Ten-month-old babies may not seem like the world’s most intelligent creatures, but they’re already beginning to grasp the nuances of complex human language. For instance, Thomas has already discovered that “no” is the universal word for fun.
“No, no, no, we do not play in the kitchen cabinets!” his mom said, as Thomas turned around and grinned in self-satisfaction. (And maybe his dad grinned back, but there is no evidence to support that fact–only the accusations of the mother). Around Thomas was a bunch of plastic containers and lids strewn across the floor, as he had recently discovered the riches of the Tupperware cabinet.
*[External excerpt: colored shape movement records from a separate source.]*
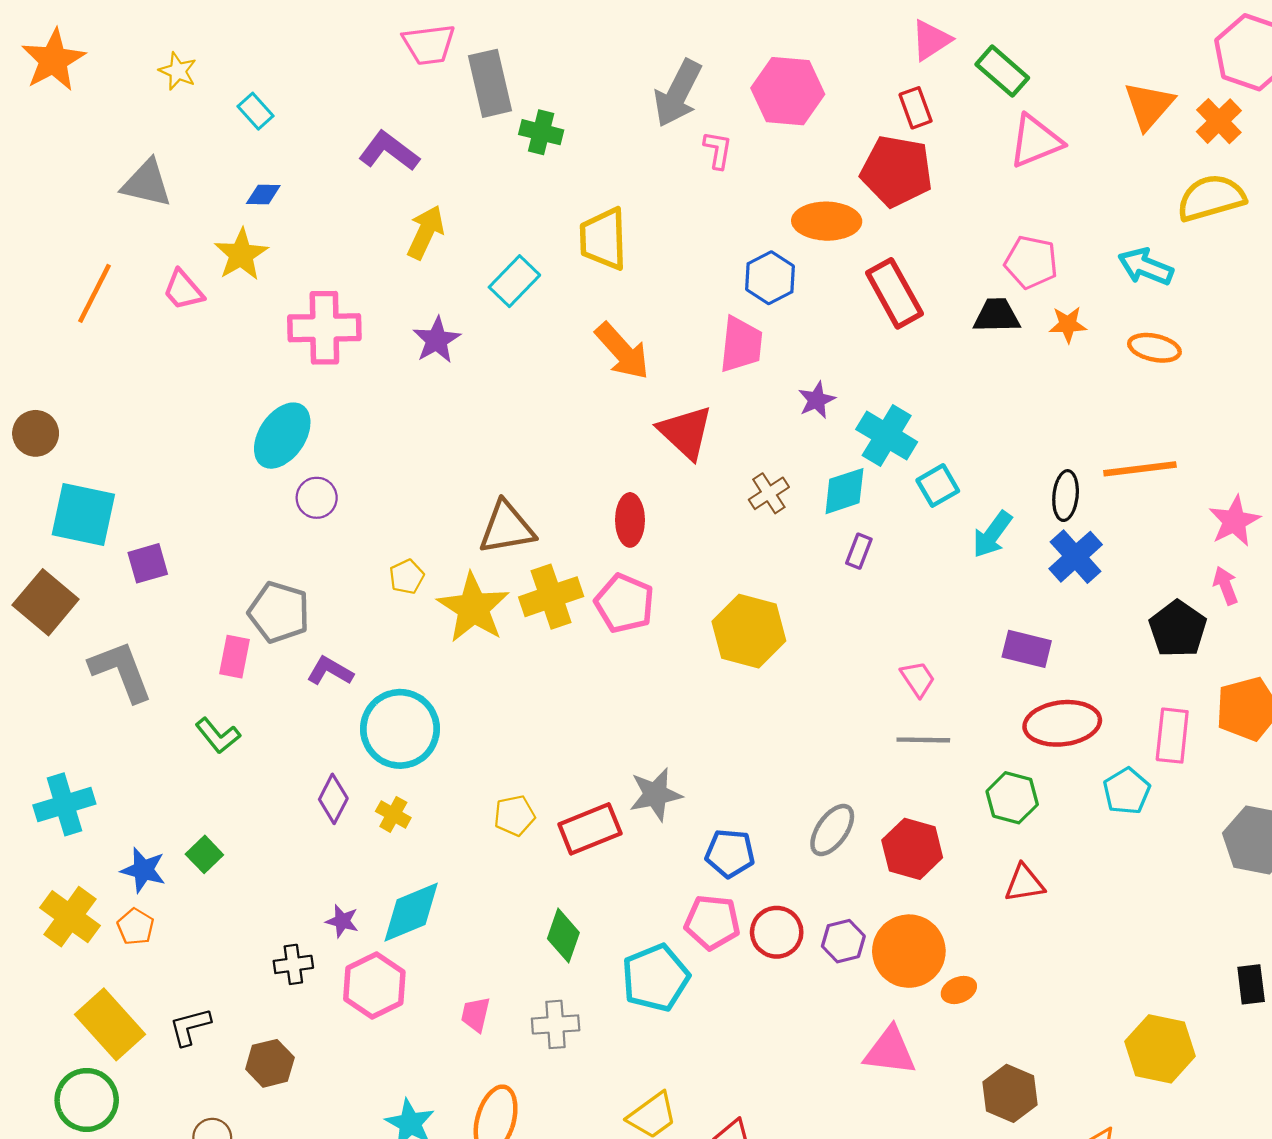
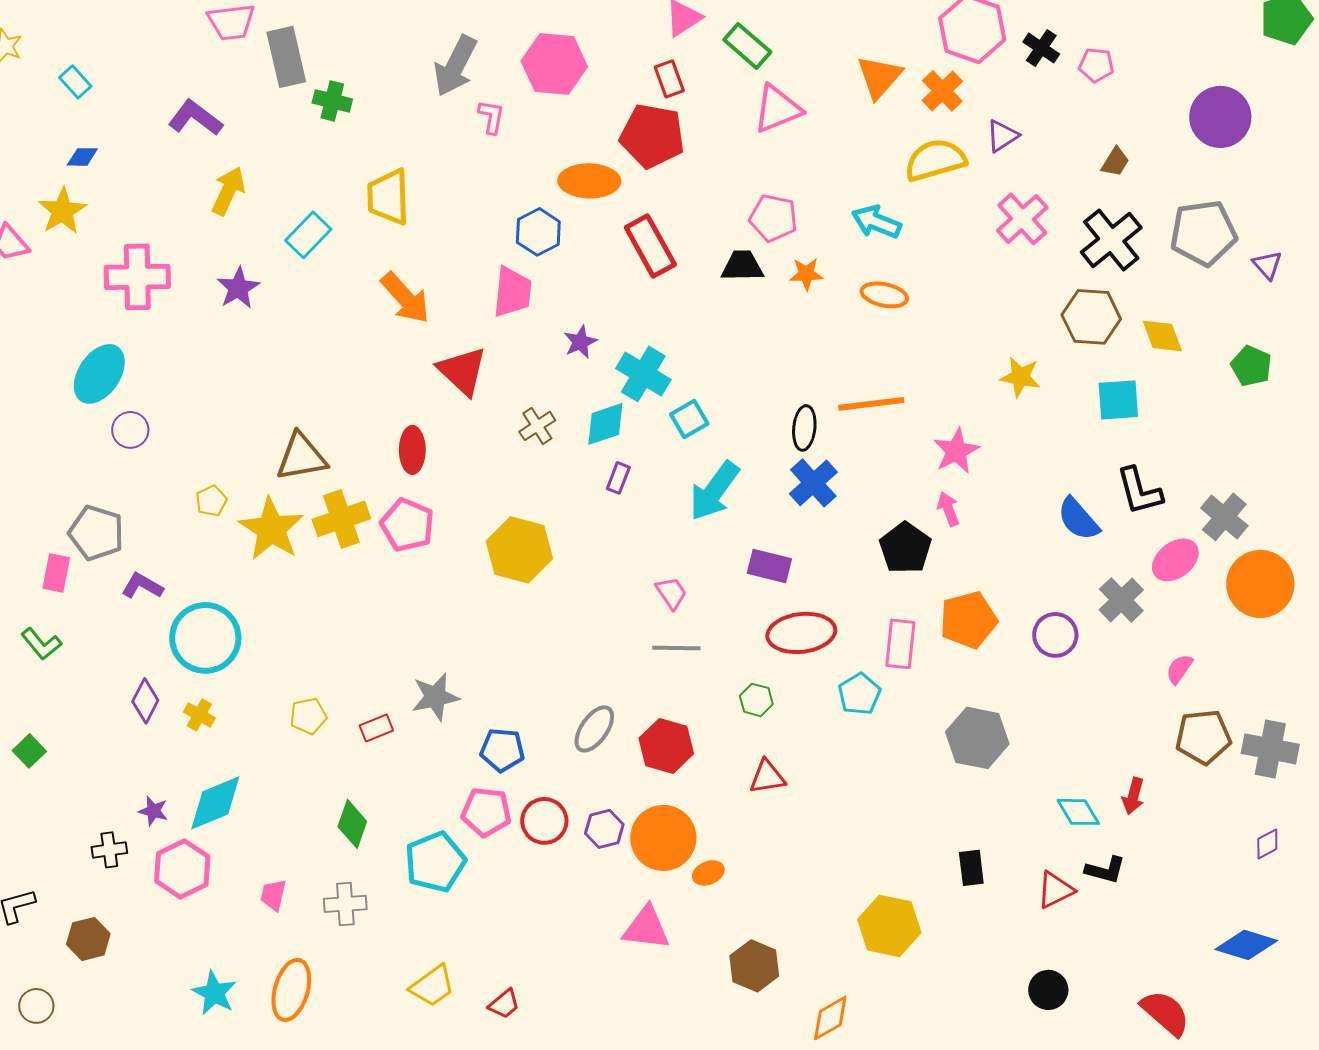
cyan arrow: (992, 534) -> (714, 491), moved, size x1.4
green hexagon: (1012, 798) -> (756, 700), size x0.7
red rectangle: (590, 829) -> (376, 728), size x0.6

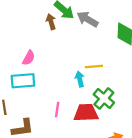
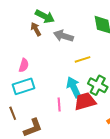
gray arrow: (88, 19) -> (63, 36), moved
cyan arrow: (80, 79) -> (74, 87), moved, size x1.5

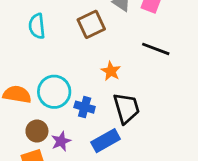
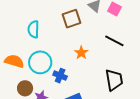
cyan semicircle: (37, 26) -> (33, 29), moved
black trapezoid: (126, 108) -> (114, 80), moved

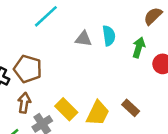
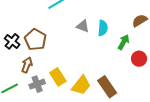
brown rectangle: (131, 108) -> (107, 87), size x1.5

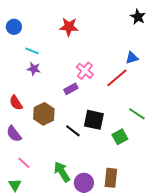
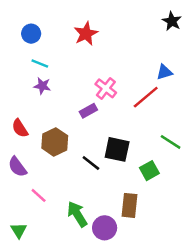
blue circle: (14, 27) -> (31, 34), moved
red star: (69, 27) -> (86, 34), turned -30
pink line: (24, 163) -> (39, 195), moved
brown rectangle: (111, 178) -> (129, 205), moved

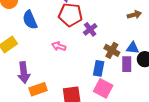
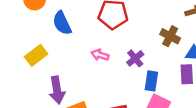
purple cross: (90, 29) -> (135, 58), moved
brown cross: (112, 50) -> (170, 36), moved

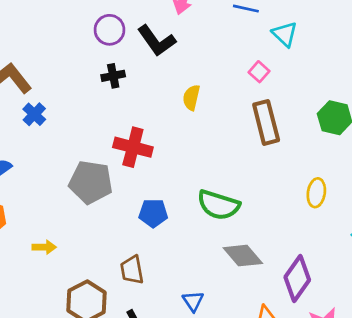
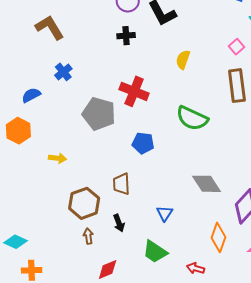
blue cross: (34, 114) -> (63, 72), moved
green semicircle: (218, 205) -> (192, 118), moved

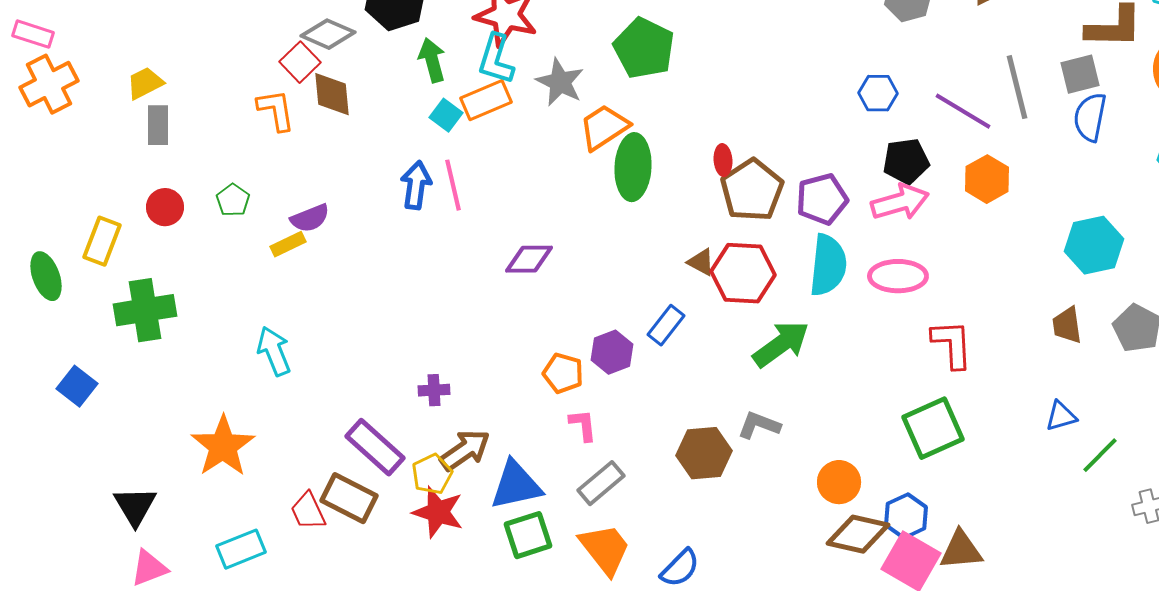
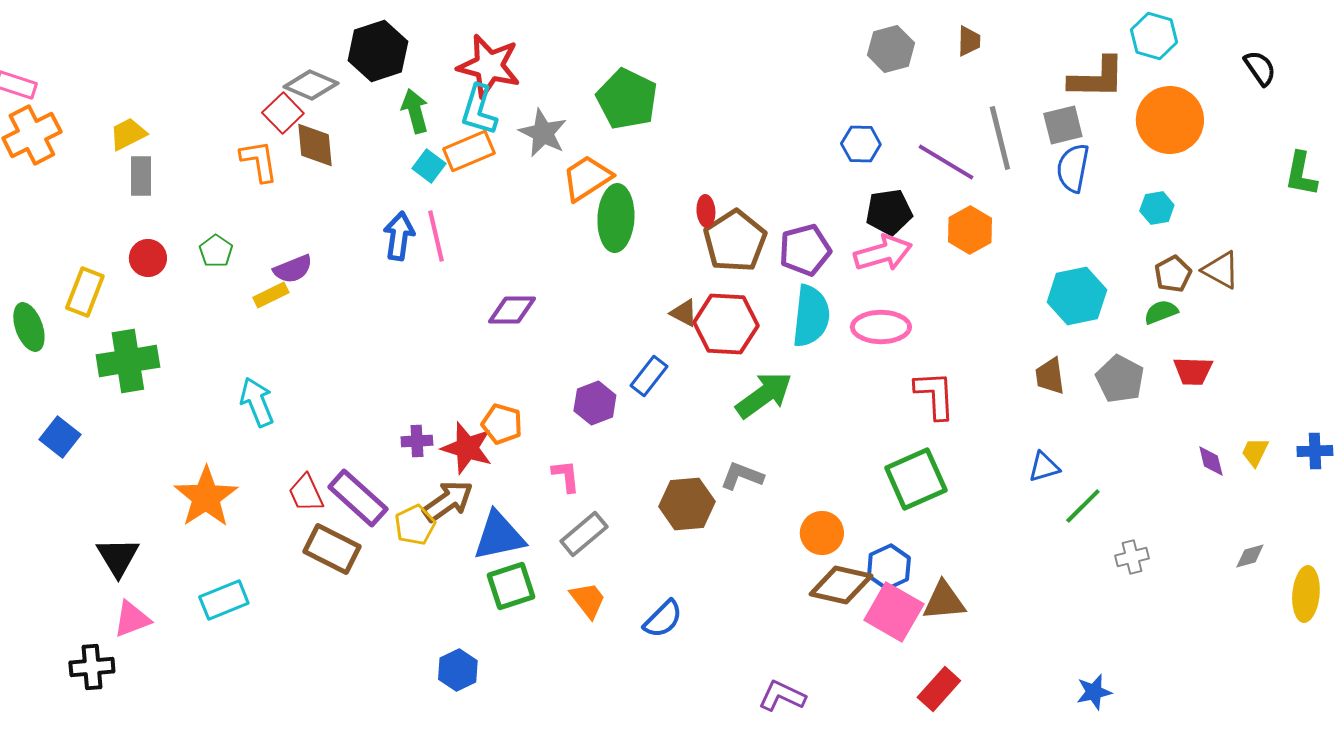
orange pentagon: (563, 373) -> (502, 424), moved
red trapezoid: (308, 511) -> (306, 493), moved
red star: (438, 512) -> (467, 448), moved
orange trapezoid: (605, 549) -> (588, 600), size x0.7

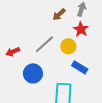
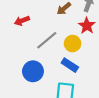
red arrow: (13, 52) -> (22, 21), moved
blue rectangle: (80, 67) -> (70, 65), moved

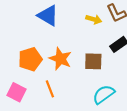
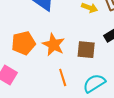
orange line: (50, 89) -> (63, 77), moved

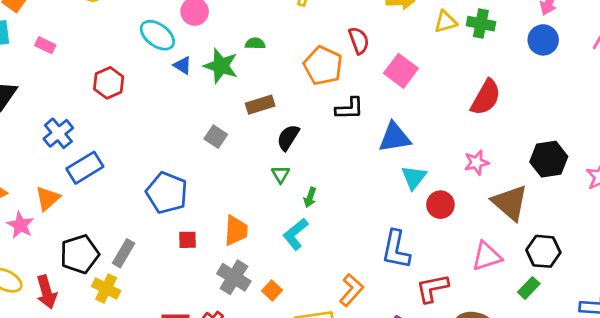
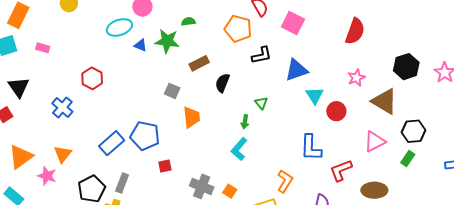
cyan ellipse: (157, 35) -> (119, 27), turned -45
red hexagon: (109, 83) -> (92, 78), moved
blue rectangle: (85, 168) -> (112, 143), moved
green triangle: (281, 174) -> (261, 103), moved
orange trapezoid: (236, 230) -> (192, 117), moved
At his current stage of development, Tupperware is about the perfect play toy for Thomas. It’s lightweight, comes in all shapes and sizes, and makes a nice “whacking” sound when walloped. Thomas spends most of his waking hours crawling around looking for inanimate objects to pummel, whack, or wallop into submission–who needs high-dollar Fisher-Price toys when you can be perfectly content wielding a cup, coaster, or cell phone as a hammer?
Certainly, it’s a lot more cost-effective to let Thomas play with Tupperware, as most objects aren’t built to withstand the abuse a teething pre-toddler can induce. When he’s not pummeling something, he’s gnawing on it. With four front teeth now and an unlimited source of slobber, he can do a lot of damage to high-tech devices.
That said, there is one high-tech device that I recommend all parents purchase. Sure, it may be $300, but $300 for a ten-minute break from childcare is a good deal if you ask me–plus it cleans the floors. We’ve had a Roomba for many years, and I always wondered why it bounces around the room in a seemingly random vacuuming pattern. Now I know it’s just an evasive action protocol meant to prevent hijackings by crawling babies. If you want to keep a ten-month-old entertained for ten minutes, turn on a Roomba and let them chase it around the floor. If they do catch it, most Roombas are built tough, or at least tough enough to withstand a moderate walloping by a ten-month-old armed with a Tupperware lid.